Eine ähnliche Entwicklung ist in den USA zu beobachten. Laut einer Ende im Fachblatt „Archives of Sexual Behavior“ veröffentlichten Studie der San Diego State University gehören die wilden Zeiten der 68er-Generation längst der Geschichte an. Das Team um die Psychologieprofessorin Jean M. Twenge hat mehr als 26 700 Menschen aus der Generation X (in den 1960ern bis in die frühen 1980er geboren) und der Generation Millenium (in den 1990er geboren) befragt.

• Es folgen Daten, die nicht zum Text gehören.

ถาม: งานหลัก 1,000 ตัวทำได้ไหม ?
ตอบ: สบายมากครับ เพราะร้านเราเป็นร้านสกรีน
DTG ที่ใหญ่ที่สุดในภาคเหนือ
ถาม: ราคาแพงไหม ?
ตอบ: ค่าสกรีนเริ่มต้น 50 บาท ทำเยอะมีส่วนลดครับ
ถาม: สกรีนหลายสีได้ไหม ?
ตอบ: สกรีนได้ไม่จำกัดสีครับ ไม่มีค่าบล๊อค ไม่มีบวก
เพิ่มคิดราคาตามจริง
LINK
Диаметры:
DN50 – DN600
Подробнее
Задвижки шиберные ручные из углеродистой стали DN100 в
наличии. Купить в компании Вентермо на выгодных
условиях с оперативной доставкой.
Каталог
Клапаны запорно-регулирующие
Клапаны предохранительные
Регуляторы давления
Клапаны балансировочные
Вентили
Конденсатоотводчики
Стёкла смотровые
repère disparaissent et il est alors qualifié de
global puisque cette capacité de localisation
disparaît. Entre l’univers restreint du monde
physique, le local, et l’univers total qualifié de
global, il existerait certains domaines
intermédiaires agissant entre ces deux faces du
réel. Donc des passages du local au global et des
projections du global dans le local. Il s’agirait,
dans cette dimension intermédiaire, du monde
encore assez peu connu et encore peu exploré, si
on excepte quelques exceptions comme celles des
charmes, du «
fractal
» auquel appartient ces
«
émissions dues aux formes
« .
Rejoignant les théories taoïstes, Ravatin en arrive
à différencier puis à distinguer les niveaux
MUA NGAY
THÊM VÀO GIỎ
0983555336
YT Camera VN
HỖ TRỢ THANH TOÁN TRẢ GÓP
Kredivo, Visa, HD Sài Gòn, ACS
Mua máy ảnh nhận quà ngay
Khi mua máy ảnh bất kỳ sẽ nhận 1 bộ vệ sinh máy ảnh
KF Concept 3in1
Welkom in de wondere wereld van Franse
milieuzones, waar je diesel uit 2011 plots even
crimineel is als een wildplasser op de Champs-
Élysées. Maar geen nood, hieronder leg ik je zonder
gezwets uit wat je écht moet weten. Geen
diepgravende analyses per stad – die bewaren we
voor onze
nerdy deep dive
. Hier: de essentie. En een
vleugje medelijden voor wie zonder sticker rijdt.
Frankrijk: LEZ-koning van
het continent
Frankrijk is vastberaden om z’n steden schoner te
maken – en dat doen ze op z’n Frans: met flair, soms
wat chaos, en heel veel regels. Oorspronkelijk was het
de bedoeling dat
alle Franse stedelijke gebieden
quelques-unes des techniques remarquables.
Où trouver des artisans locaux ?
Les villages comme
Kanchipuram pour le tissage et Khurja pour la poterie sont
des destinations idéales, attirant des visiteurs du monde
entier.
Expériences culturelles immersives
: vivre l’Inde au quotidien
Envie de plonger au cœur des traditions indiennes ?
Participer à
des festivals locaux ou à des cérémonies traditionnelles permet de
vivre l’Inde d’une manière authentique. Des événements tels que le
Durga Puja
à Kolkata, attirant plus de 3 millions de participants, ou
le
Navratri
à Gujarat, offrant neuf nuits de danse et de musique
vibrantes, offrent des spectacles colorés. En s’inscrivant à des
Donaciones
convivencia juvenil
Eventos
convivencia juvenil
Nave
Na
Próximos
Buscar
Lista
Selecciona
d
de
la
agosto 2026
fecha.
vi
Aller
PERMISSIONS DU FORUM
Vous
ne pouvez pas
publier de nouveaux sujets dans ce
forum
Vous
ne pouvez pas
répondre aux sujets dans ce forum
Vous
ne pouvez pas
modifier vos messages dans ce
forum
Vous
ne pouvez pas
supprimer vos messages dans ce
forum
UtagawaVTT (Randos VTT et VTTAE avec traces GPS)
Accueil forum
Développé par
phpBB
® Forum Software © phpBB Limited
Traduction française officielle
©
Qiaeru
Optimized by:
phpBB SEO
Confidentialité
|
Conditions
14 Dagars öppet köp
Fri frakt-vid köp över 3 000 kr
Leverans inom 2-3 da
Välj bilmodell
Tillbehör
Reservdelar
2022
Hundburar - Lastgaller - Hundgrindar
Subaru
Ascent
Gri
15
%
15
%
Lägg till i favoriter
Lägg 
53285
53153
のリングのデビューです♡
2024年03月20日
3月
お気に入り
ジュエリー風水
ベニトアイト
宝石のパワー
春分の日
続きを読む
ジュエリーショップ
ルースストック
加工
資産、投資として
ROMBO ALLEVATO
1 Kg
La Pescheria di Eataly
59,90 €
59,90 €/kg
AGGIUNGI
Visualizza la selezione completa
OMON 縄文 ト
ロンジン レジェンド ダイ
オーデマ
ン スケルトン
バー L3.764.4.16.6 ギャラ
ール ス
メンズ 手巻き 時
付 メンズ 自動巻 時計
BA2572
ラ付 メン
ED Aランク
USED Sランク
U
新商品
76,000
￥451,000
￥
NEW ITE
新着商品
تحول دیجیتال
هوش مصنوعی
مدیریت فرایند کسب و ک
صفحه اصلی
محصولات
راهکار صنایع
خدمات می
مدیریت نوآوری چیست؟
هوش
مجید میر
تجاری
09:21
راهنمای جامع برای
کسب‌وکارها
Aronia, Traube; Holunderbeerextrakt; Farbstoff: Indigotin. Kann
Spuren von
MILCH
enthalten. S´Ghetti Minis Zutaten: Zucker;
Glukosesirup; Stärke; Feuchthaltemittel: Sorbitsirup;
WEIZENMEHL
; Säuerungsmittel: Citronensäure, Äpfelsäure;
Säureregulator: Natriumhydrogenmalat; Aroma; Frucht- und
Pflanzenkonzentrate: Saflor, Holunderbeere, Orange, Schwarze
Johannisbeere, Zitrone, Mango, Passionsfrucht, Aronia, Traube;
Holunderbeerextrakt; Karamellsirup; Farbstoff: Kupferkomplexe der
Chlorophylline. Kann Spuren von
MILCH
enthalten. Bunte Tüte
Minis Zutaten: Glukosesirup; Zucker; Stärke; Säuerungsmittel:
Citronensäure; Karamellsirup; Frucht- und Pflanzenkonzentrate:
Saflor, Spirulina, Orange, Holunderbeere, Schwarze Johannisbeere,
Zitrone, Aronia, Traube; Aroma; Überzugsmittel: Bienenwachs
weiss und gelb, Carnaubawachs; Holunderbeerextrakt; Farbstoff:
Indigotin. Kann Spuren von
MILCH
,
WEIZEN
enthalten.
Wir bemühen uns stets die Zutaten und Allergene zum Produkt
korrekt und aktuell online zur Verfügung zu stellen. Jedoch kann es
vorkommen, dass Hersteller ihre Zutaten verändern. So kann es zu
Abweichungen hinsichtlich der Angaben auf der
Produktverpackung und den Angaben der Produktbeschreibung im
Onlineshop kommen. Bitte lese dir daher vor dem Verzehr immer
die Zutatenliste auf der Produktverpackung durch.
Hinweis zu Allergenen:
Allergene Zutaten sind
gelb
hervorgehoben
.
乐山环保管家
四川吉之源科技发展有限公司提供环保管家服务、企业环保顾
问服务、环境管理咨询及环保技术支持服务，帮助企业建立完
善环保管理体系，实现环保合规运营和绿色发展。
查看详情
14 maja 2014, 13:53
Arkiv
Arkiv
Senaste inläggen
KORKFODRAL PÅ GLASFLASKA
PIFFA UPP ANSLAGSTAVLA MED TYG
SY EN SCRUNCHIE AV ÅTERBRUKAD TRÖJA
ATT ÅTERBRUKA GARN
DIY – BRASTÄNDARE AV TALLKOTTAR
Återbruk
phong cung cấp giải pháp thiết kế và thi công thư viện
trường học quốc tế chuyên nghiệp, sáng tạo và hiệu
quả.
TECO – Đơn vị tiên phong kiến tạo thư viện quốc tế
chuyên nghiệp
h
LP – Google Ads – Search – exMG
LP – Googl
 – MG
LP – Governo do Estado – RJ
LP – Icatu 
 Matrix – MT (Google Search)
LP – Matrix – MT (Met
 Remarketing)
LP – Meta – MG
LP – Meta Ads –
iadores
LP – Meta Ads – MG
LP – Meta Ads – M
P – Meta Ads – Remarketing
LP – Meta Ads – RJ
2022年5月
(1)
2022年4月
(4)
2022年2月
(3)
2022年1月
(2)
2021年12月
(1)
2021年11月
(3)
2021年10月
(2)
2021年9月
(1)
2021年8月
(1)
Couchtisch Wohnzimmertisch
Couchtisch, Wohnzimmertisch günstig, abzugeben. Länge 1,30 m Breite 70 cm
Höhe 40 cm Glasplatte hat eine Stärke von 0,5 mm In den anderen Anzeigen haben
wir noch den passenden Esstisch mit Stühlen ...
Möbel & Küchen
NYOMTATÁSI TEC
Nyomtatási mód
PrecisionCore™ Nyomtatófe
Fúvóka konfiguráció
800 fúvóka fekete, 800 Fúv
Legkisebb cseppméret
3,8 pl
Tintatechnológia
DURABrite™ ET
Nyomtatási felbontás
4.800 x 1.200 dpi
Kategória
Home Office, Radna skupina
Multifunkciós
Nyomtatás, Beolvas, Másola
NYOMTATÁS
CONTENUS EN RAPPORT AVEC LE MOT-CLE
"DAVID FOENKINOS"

Während die Amerikaner in den 1990ern durchschnittlich 65 Mal im Jahr Sex hatten, liegt die Frequenz heute bei 53 Mal. Einmal pro Woche – Tendenz sinkend.

Sexmüde Millennials

Die Millennials leben ihre Lust laut Studie deutlich seltener aus als noch ihre Eltern und Großeltern. 30 Prozent aller US-Singles zwischen 18 und 30 hatten 2015 sogar kein einziges Mal Sex.

15 Prozent der in den 1990er geborenen 20- bis 24-jährigen erklärten, dass sie seit ihrem 18. Geburtstag keine sexuelle Kontakte gehabt hätten. Bei den in den 19960er Geborenen waren es nur sechs Prozent.

„Obwohl sie den Ruf haben, permanent auf der Suche nach Sex zu sein, haben Millennials und die Generationen danach weniger Sex als ihre Eltern und Großeltern im gleichen Alter“, fasst Jean M. Twenge die Studienergebnisse zusammen. Soziale Netzwerke würden zwar helfen, Kontakte zu knüpfen, wirkten aber zugleich desozialisierend. „Einerseits bemerken wir ein erhöhtes Sicherheitsbewusstsein, vielleicht weil in den Medien so viel über Missbrauch steht“, so die Wissenschaftlerin Und: „Die Jungen trinken auch weniger Alkohol.“ Fazit: Ohne Drugs & Rock & Roll auch weniger Sex.

Virtuelles Dating statt realer Kontakte

Die Forscher vermuten, dass die ausufernde Nutzung sozialer Medien, das permanente Serien-Streaming, daserotische Überangebot im Netz und die Flut an Dating-Apps und Online-Kontaktbörsen an dieser Entwicklung schuld sein könnten. An die Stelle realer physischer Kontakte ist die virtuelle Kommunikation getreten. Zwar sind immer mehr Menschen online, aber das Kennenlernen unter vier Augen und daraus resultierende sexuelle Kontakte bleiben oft auf der Strecke.